#### [WHAT IS BEING ASKED]
I need only the number of lines in this data that contain the string "target".

═════ ENTRIES SHOWN ═════

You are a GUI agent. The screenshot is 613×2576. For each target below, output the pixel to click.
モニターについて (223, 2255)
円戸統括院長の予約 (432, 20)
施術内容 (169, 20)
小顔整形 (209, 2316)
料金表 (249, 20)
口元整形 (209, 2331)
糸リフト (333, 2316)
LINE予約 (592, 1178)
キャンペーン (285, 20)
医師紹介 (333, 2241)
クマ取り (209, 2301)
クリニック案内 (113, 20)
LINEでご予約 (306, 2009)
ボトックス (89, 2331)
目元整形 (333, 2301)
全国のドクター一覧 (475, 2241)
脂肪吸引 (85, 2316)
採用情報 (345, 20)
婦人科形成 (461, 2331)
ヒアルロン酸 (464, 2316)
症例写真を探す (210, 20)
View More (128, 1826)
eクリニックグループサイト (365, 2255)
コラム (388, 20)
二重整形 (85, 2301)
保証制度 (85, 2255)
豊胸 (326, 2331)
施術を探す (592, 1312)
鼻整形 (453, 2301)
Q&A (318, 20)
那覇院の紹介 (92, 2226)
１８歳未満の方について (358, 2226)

═════
═════ ENTRIES SHOWN ═════

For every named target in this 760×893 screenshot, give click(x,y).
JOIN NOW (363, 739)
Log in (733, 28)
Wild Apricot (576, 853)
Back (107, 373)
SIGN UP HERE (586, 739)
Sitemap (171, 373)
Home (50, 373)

═════
═════ ENTRIES SHOWN ═════

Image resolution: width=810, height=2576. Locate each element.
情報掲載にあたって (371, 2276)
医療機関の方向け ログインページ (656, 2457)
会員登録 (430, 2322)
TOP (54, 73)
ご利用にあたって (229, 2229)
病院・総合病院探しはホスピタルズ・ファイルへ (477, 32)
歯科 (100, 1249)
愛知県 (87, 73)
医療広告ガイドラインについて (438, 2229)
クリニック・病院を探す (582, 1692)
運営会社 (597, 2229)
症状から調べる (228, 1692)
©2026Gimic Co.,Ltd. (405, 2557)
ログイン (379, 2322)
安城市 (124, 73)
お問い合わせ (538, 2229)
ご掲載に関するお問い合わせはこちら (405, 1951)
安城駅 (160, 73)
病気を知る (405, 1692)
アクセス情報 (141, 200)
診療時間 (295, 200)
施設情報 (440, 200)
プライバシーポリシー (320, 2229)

═════

#### [ANSWER BOX]
2